Garud Mayuresh Sudamrao, Kulkarni Yogesh Anant
SPP School of Pharmacy & Technology Management, SVKM's NMIMS, Mumbai-56, India.
Curr Diabetes Rev. 2014 May;10(3):182-9. doi: 10.2174/1573399810666140606103645.
Nephropathy is one of the major complications of diabetes which further directs to end stage renal disease. Extensive work has been done to find out the mechanisms involved in pathogenesis of the DN. Now, many researchers have been convinced that almost all of the molecular mediators and intracellular signaling pathways involved in progression of diabetic nephropathy have involvement in transforming growth factor beta (TGF- β) at some stage. In DN, hyperglycemia causes increase in the expression of TGF- β genes, TGF- β proteins and their receptors. Increased glucose level mediates these effects through activation of polyol pathway, protein kinase C pathway, hexosamine pathway, increases advanced glycation end products (AGE) and increases oxidative stress. Hyperglycemia also activates the TGF- β via activation of glucose transporters (GLUT), angiotensine II and platelet derived growth factor (PDGF). Activated TGF-β further leads to glomerular basement membrane (GBM) thickening and glomerulosclerosis through activation of connective tissue growth factor (CDGF) and vascular endothelial growth factor (VEGF). We have discussed the progression of hyperglycemia to DN via TGF- β, whose schematic presentation may serve as an effective way to understand the mechanisms and to find out an effective way for the management of diabetic nephropathy.

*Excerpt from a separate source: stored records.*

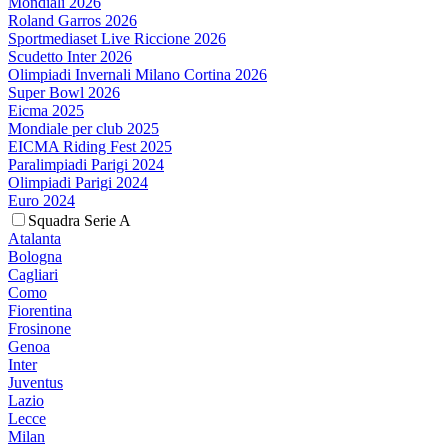
Mondiali 2026
Roland Garros 2026
Sportmediaset Live Riccione 2026
Scudetto Inter 2026
Olimpiadi Invernali Milano Cortina 2026
Super Bowl 2026
Eicma 2025
Mondiale per club 2025
EICMA Riding Fest 2025
Paralimpiadi Parigi 2024
Olimpiadi Parigi 2024
Euro 2024
Squadra Serie A
Atalanta
Bologna
Cagliari
Como
Fiorentina
Frosinone
Genoa
Inter
Juventus
Lazio
Lecce
Milan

肾病是糖尿病的主要并发症之一,可进一步发展为终末期肾病。人们已经开展了大量工作来探究糖尿病肾病发病机制中涉及的相关机制。如今,许多研究人员确信,几乎所有参与糖尿病肾病进展的分子介质和细胞内信号通路在某个阶段都与转化生长因子β(TGF-β)有关。在糖尿病肾病中,高血糖会导致TGF-β基因、TGF-β蛋白及其受体的表达增加。血糖水平升高通过激活多元醇途径、蛋白激酶C途径、己糖胺途径、增加晚期糖基化终产物(AGE)以及增加氧化应激来介导这些效应。高血糖还通过激活葡萄糖转运蛋白(GLUT)、血管紧张素II和血小板衍生生长因子(PDGF)来激活TGF-β。激活的TGF-β通过激活结缔组织生长因子(CDGF)和血管内皮生长因子(VEGF)进一步导致肾小球基底膜(GBM)增厚和肾小球硬化。我们已经讨论了高血糖通过TGF-β发展为糖尿病肾病的过程,其示意图展示可能是理解相关机制以及找到糖尿病肾病有效管理方法的有效途径。